Internationally, HPV DNA testing is gaining acceptance as an adjunct to cytology in cervical cancer screening programs. Early diagnosis is still the best predictor of good outcome in head and neck cancer. The possible public health benefits of cytological screening and/or detection of HPV DNA in cells collected from the oral cavity by dentists or general practitioners await evaluation. Such studies will need to include details of how and when specimens are taken and cost–benefit analyses.

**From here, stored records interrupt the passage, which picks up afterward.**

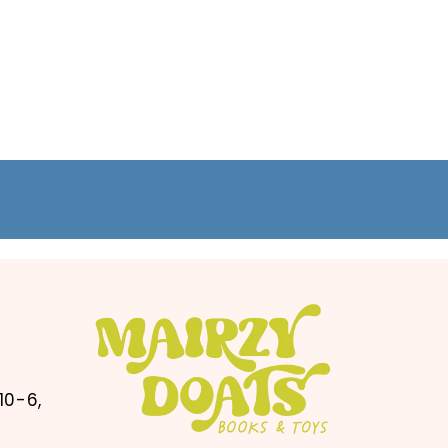
10-6,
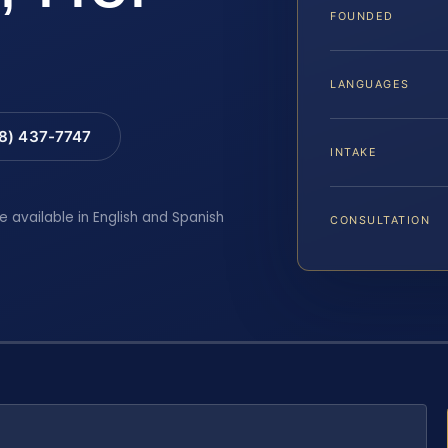
FOUNDED
LANGUAGES
88) 437-7747
INTAKE
e available in English and Spanish
CONSULTATION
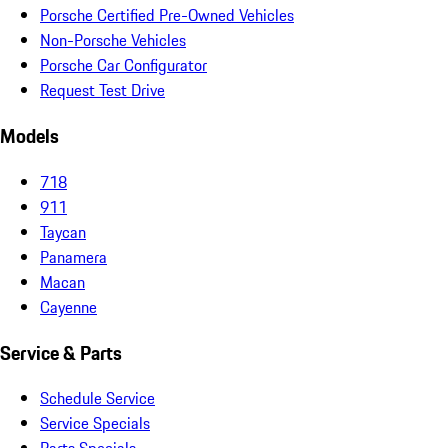
Porsche Certified Pre-Owned Vehicles
Non-Porsche Vehicles
Porsche Car Configurator
Request Test Drive
Models
718
911
Taycan
Panamera
Macan
Cayenne
Service & Parts
Schedule Service
Service Specials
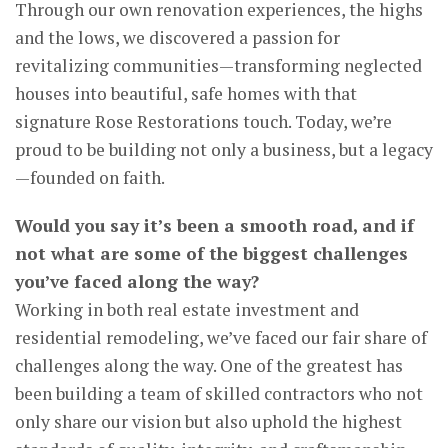
Through our own renovation experiences, the highs
and the lows, we discovered a passion for
revitalizing communities—transforming neglected
houses into beautiful, safe homes with that
signature Rose Restorations touch. Today, we’re
proud to be building not only a business, but a legacy
—founded on faith.
Would you say it’s been a smooth road, and if
not what are some of the biggest challenges
you’ve faced along the way?
Working in both real estate investment and
residential remodeling, we’ve faced our fair share of
challenges along the way. One of the greatest has
been building a team of skilled contractors who not
only share our vision but also uphold the highest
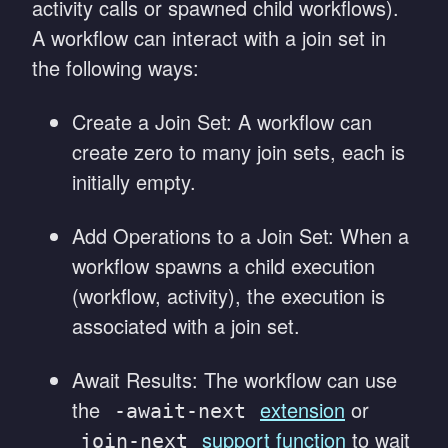
activity calls or spawned child workflows).
A workflow can interact with a join set in
the following ways:
Create a Join Set: A workflow can
create zero to many join sets, each is
initially empty.
Add Operations to a Join Set: When a
workflow spawns a child execution
(workflow, activity), the execution is
associated with a join set.
Await Results: The workflow can use
the
extension
or
-await-next
support function
to wait
join-next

Both in Australia and overseas, clinical trials are under way to test HPV vaccines (developed from viral capsids generated in the laboratory) for prevention of cervical cancer. The demonstrated efficacy of an HPV 16 vaccine in preventing persistent infection in the female genital tract15 has raised expectations that such vaccines may eventually reduce the incidence of head and neck cancer. However, the potential of vaccine programs designed for the genital tract to reduce the incidence of HPV infection in the head and neck is still to be evaluated. Specific randomised controlled trials to address the prevention of persistent oral HPV infections may need to be considered. Therapeutic vaccines based on the viral oncogenes E6 and E7 remain at the experimental stage, but may eventually prove a valuable addition to surgical, radiation and chemotherapeutic approaches to managing advanced disease.

Upregulation of p16 as a marker of HPV-mediated transformation in tonsillar cancer cells

Strong, diffuse staining for p16 is shown in a high proportion of tumour cells (arrow). A close-up view of tumour cells (inset, x 400) shows staining throughout the nucleus and cytoplasm.